__About this task__: Print out each entry below exactly; do not carry over any image.

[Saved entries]
"""

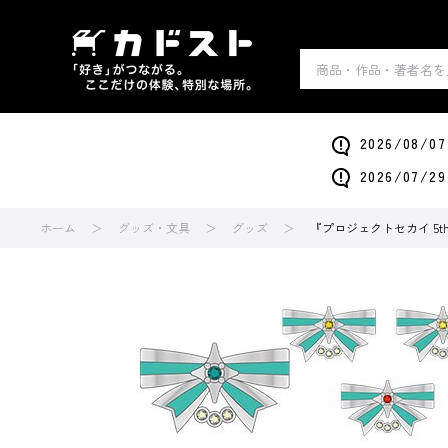
2026/0
2026/0
ホーム
グッズ・文具
グッズ
『プロジェクトセカイ 5th 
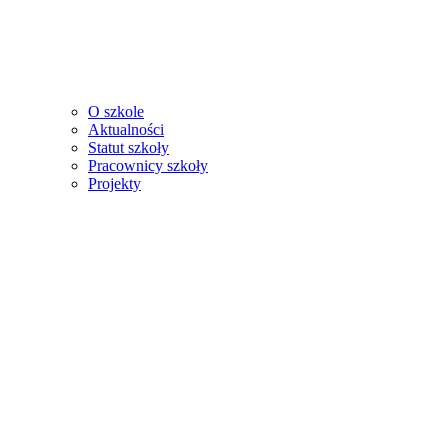
O szkole
Aktualności
Statut szkoły
Pracownicy szkoły
Projekty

"""

__Task solution__:
2026/0
2026/0
ホーム
グッズ・文具
グッズ
『プロジェクトセカイ 5th 
O szkole
Aktualności
Statut szkoły
Pracownicy szkoły
Projekty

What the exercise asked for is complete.